All eyes were on Canada’s central bank today as both media outlets, real estate investors and ordinary home owners waited to hear what would happen to the benchmark interest rate. The result was a hold at the current rate of 1%. This marks the same interest rate level since September of 2010 and while it is great news for borrowers there is some hidden meaning here and it is not all good.

The interest rate that is set by the Bank of Canada is used by most of the major financial institutions in the country as a base for setting their own interest rates they charge to their customers. With the rate being held yet again it is now the longest period of time since the 1950’s that the central bank has not raised its key lending rate.

The main reason for this latest announcement from the Bank of Canada basically boils down to economic grow, or lack of it. While the economies of both Canada and the United States are showing signs of growth it has been quite modest. That would be fine except for the fact that growth in emerging market is slowing down at a rate that is higher then what the experts had initially predicted. Couple this with the economies of Europe which are at best struggling to remain buoyant and at worst teetering on total collapse and you can start to see why the Bank of Canada is thinking very carefully before raising the rates.

So What Does This Mean For Canada?

For anyone with a variable rate mortgage it means that their mortgage will remain low and unchanged for the time being. Since most variable rate terms are set for 3 months at a time it means that home owners carrying a mortgage can enjoy at least another 3 months of relatively low payments. For home buyers it means that they can still purchase a home at the currently low finance rates which could allow them to get more home for their dollar because they are able to afford the lower monthly payments that go along with it.

On the flip-side this is also likely to continue to push home prices upward since buying a home is made affordable by the low rates especially in the higher demand markets such as Toronto and Vancouver. This could offset most of the advantages buyers would normally receive from lower mortgages rates.

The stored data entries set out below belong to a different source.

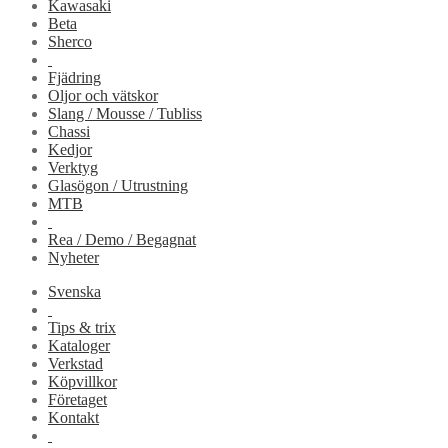
Kawasaki
Beta
Sherco
Fjädring
Oljor och vätskor
Slang / Mousse / Tubliss
Chassi
Kedjor
Verktyg
Glasögon / Utrustning
MTB
Rea / Demo / Begagnat
Nyheter
Svenska
Tips & trix
Kataloger
Verkstad
Köpvillkor
Företaget
Kontakt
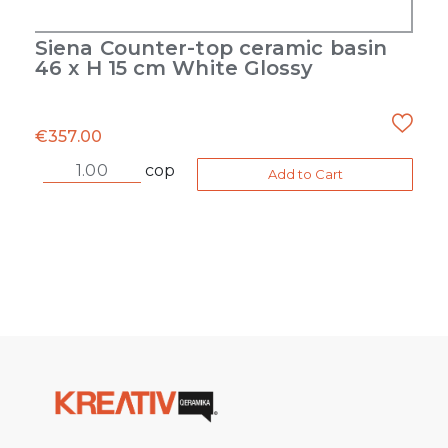
Siena Counter-top ceramic basin
46 x H 15 cm White Glossy
€
357.00
cop
Add to Cart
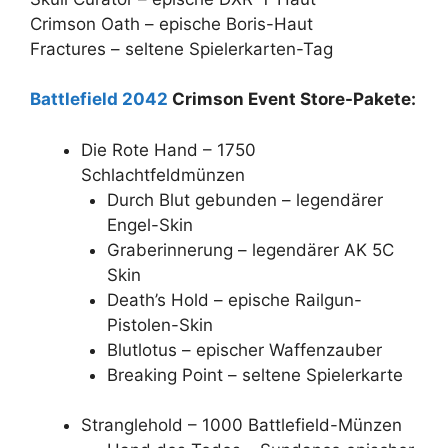
Crimson Oath – epische Boris-Haut
Fractures – seltene Spielerkarten-Tag
Battlefield 2042
Crimson Event Store-Pakete:
Die Rote Hand – 1750
Schlachtfeldmünzen
Durch Blut gebunden – legendärer
Engel-Skin
Graberinnerung – legendärer AK 5C
Skin
Death’s Hold – epische Railgun-
Pistolen-Skin
Blutlotus – epischer Waffenzauber
Breaking Point – seltene Spielerkarte
Stranglehold – 1000 Battlefield-Münzen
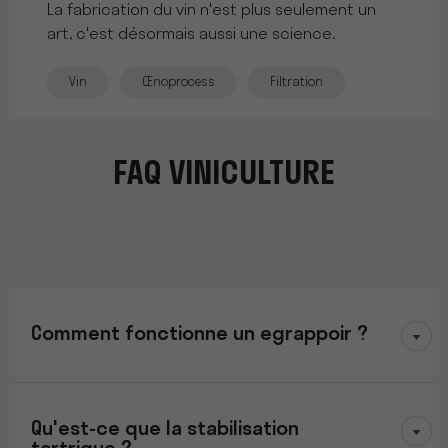
La fabrication du vin n'est plus seulement un
art, c'est désormais aussi une science.
Vin
Œnoprocess
Filtration
FAQ VINICULTURE
Comment fonctionne un egrappoir ?
Qu'est-ce que la stabilisation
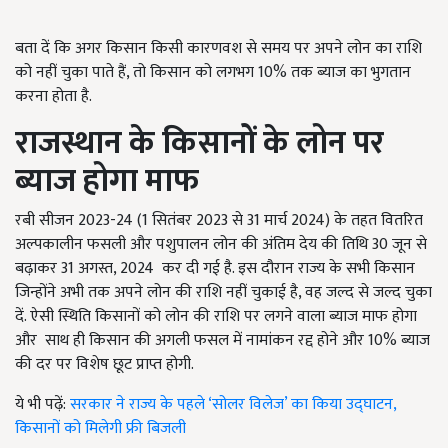
बता दें कि अगर किसान किसी कारणवश से समय पर अपने लोन का राशि
को नहीं चुका पाते हैं, तो किसान को लगभग 10% तक ब्याज का भुगतान
करना होता है.
राजस्थान के किसानों के लोन पर
ब्याज होगा माफ
रबी सीजन 2023-24 (1 सितंबर 2023 से 31 मार्च 2024) के तहत वितरित
अल्पकालीन फसली और पशुपालन लोन की अंतिम देय की तिथि 30 जून से
बढ़ाकर 31 अगस्त, 2024 कर दी गई है. इस दौरान राज्य के सभी किसान
जिन्होंने अभी तक अपने लोन की राशि नहीं चुकाई है, वह जल्द से जल्द चुका
दें. ऐसी स्थिति किसानों को लोन की राशि पर लगने वाला ब्याज माफ होगा
और साथ ही किसान की अगली फसल में नामांकन रद्द होने और 10% ब्याज
की दर पर विशेष छूट प्राप्त होगी.
ये भी पढ़ें:
सरकार ने राज्य के पहले ‘सोलर विलेज’ का किया उद्घाटन,
किसानों को मिलेगी फ्री बिजली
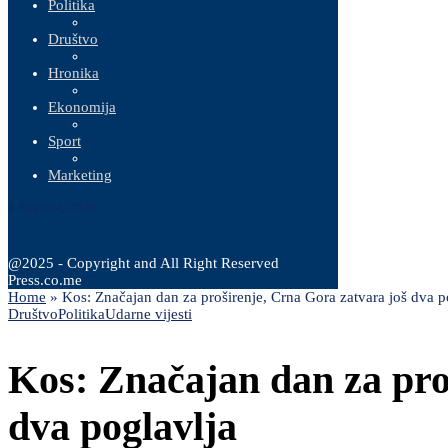
Politika
Društvo
Hronika
Ekonomija
Sport
Marketing
8 Augusta, 2026
@2025 - Copyright and All Right Reserved
Press.co.me
Home
»
Kos: Značajan dan za proširenje, Crna Gora zatvara još dva p
Društvo
Politika
Udarne vijesti
Kos: Značajan dan za pro
dva poglavlja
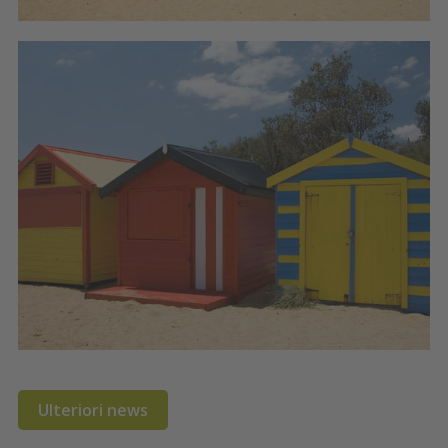
Ulteriori news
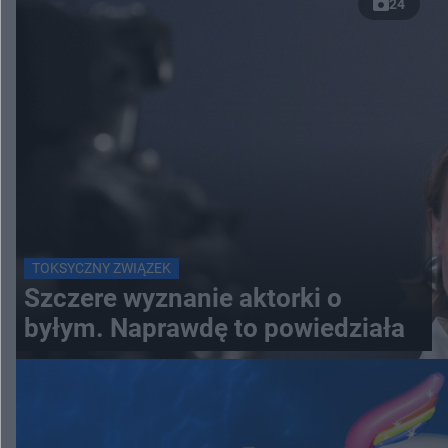
24
TOKSYCZNY ZWIĄZEK
Szczere wyznanie aktorki o
byłym. Naprawdę to powiedziała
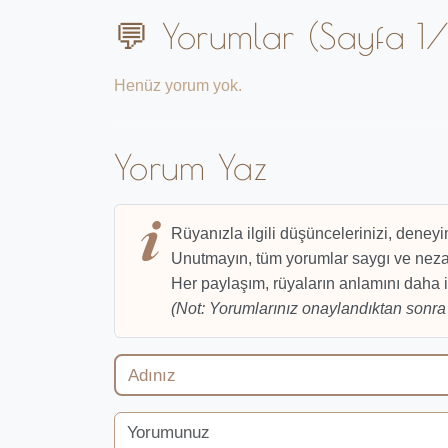
💬 Yorumlar (Sayfa 1/
Henüz yorum yok.
Yorum Yaz
Rüyanızla ilgili düşüncelerinizi, deneyi
Unutmayın, tüm yorumlar saygı ve nezak
Her paylaşım, rüyaların anlamını daha i
(Not: Yorumlarınız onaylandıktan sonra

With the Bank of Canada keeping interest rates at 1% consumer debt could also be an issue. We have already seen that the amount of debt Canadian households are taking on is continuing to rise however it is not being matched by an increase in their incomes. This could be fine if things stay the same but it is expected that the central bank will start to raise the key lending rate in the near future in order to curb borrowing. When this happens many Canadian households saddled with debt may find it harder to repay. If too many people are unable to pay-down the money they borrowed we could see the Canadian economy begin to stall.